Each residual is distributed normally with mean 0 and variance = sigma_squared.

We have previously seen that the ML Estimate of variance, sigma_squared, is sum(residuals squared) divided by n and we called it the Mean Squared Error (MSE).
Most people use (n-2) instead of n so that the estimator is unbiased (the -2 is accounting for the degrees of freedom for intercept and slope).

The square root of the estimate, sigma, is called the Root Mean Squared Error (RMSE). We want both MSE and RMSE to be as small as possible.

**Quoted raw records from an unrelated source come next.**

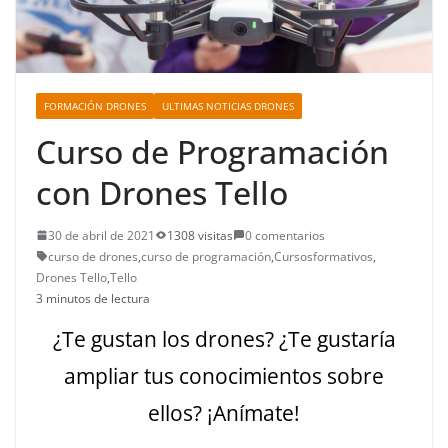
FORMACIÓN DRONES
ULTIMAS NOTICIAS DRONES
Curso de Programación
con Drones Tello
30 de abril de 2021
1308 visitas
0 comentarios
curso de drones
,
curso de programación
,
Cursosformativos
,
Drones Tello
,
Tello
3 minutos de lectura
¿Te gustan los drones? ¿Te gustaría
ampliar tus conocimientos sobre
ellos? ¡Anímate!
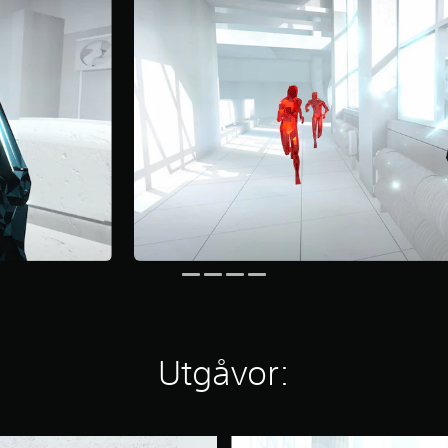
Utgåvor:
S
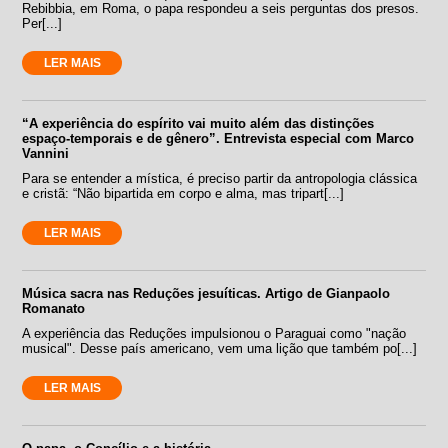
Rebibbia, em Roma, o papa respondeu a seis perguntas dos presos.
Per[...]
LER MAIS
“A experiência do espírito vai muito além das distinções
espaço-temporais e de gênero”. Entrevista especial com Marco
Vannini
Para se entender a mística, é preciso partir da antropologia clássica
e cristã: “Não bipartida em corpo e alma, mas tripart[...]
LER MAIS
Música sacra nas Reduções jesuíticas. Artigo de Gianpaolo
Romanato
A experiência das Reduções impulsionou o Paraguai como "nação
musical". Desse país americano, vem uma lição que também po[...]
LER MAIS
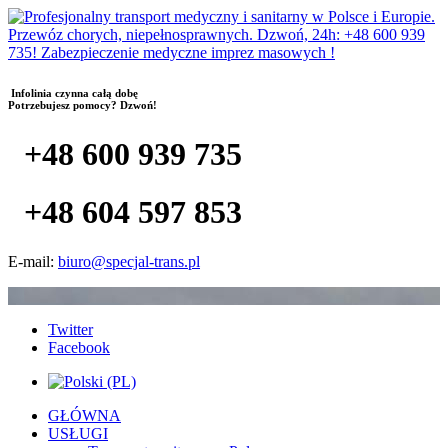
Infolinia czynna całą dobę
Potrzebujesz pomocy? Dzwoń!
+48 600 939 735
+48 604 597 853
E-mail:
biuro@specjal-trans.pl
Twitter
Facebook
GŁÓWNA
USŁUGI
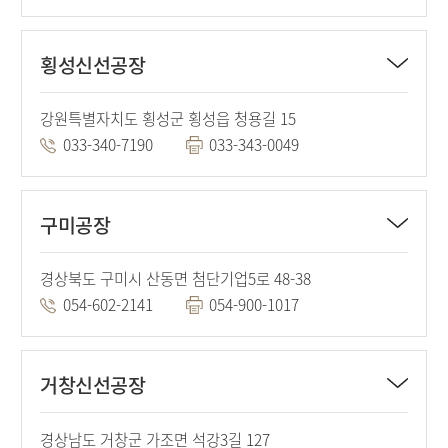
횡성신선공장
강원특별자치도 횡성군 횡성읍 청용길 15
033-340-7190
033-343-0049
구미공장
경상북도 구미시 산동면 첨단기업5로 48-38
054-602-2141
054-900-1017
거창신선공장
경상남도 거창군 가조면 석강3길 127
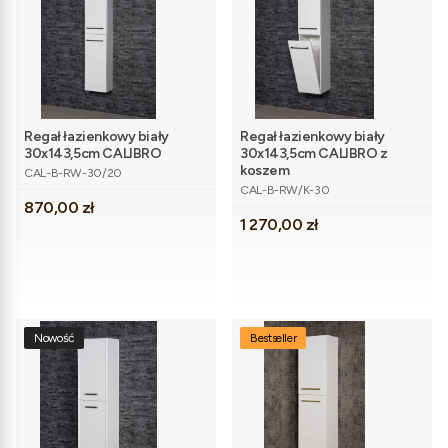
Regał łazienkowy biały
Regał łazienkowy biały
30x143,5cm CALIBRO
30x143,5cm CALIBRO z
Kod produktu
koszem
CAL-B-RW-30/20
Kod produktu
CAL-B-RW/K-30
Cena
870,00 zł
Cena
1 270,00 zł
Nowość
Bestseller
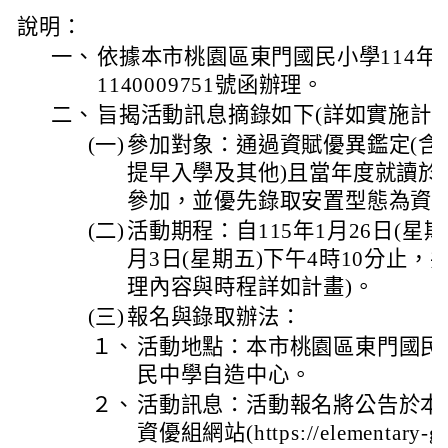
說明：
一、
依據本市桃園區東門國民小學114年1
1140009751號函辦理。
二、
旨揭活動訊息摘錄如下(詳如實施計畫
(一)
參加對象：通過資賦優異鑑定(含
提早入學及其他)且當年度就讀於
參加，並優先錄取安置型態為資
(二)
活動期程：自115年1月26日(星期
月3日(星期五)下午4時10分止，
理內容與時程詳如計畫)。
(三)
報名與錄取辦法：
１、
活動地點：本市桃園區東門國民
民中學自造中心。
２、
活動訊息：活動報名將公告於本
資優組網站(https://elementary-gifte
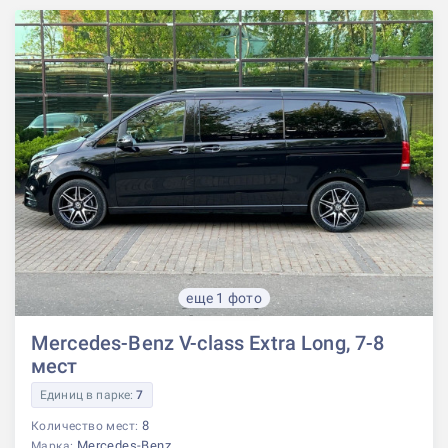
еще 1 фото
Mercedes-Benz V-class Extra Long, 7-8
мест
Единиц в парке:
7
8
Количество мест:
Mercedes-Benz
Марка:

In our diamonds example the estimated residual variation (unbiased RMSE) is :



In [32]:

    
n = len(y)
MSE = sum(residuals**2) / (n-2)
RMSE = np.sqrt(MSE)
RMSE









    Out[32]:





31.840522265031755

RMSE can be used to calculate the standardized residuals too.
They equal the value of a residual divided by an estimate of its standard deviation (so, RMSE).
Large standardized residuals are an indication of an outlier.



In [33]:

    
max(simpleModel.resid / RMSE)









    Out[33]:





2.4927258932276684

Summarizing the variation: R-squared

The total variation is the residual variation (variation after removing predictors) plus the systematic variation (variation explained by regression model).

R-squared is the percentage of variability explained by the regression model:

R-squared = explained / total variation = 1 - residual / total variation

R-squared is always between 0 and 1 (0% and 100%):

0% indicates that the model explains none of the variability of the response data around its mean.
100% indicates that the model explains all the variability of the response data around its mean.

In general, the higher the R-squared, the better the model fits your data.



In [34]:

    
simpleModel.rsquared









    Out[34]:





0.97826077798603295

We are quite close to a perfect model.

You can use a fitted line plot to graphically illustrate different R-squared values.
The more variation that is explained by the model, the closer the data points fall to the line. Theoretically, if a model could explain 100% of the variation, the fitted values would always equal the observed values and all of the data points would fall on the line.



In [35]:

    
fig = plt.figure()
ax = fig.add_subplot(1,1,1)
ax.plot(simpleModel.fittedvalues, diamondData.price, 'o') # as round marks
   # identity line
plt.plot(simpleModel.fittedvalues, simpleModel.fittedvalues, '--') 
   # pretty-up the plot
fig.suptitle("Relation between estimated and actual diamonds' prices")
ax.set_ylabel('Estimated Price [SIN $]')
ax.set_xlabel('Actual Price [SIN $]')
ax.grid(True)

R-squared can be a misleading summary and needs to be carefully taken (deleting data can inflate R-squared for example).

In conclusion (residuals distribution, variation) the model is pretty good and the relation is very strong.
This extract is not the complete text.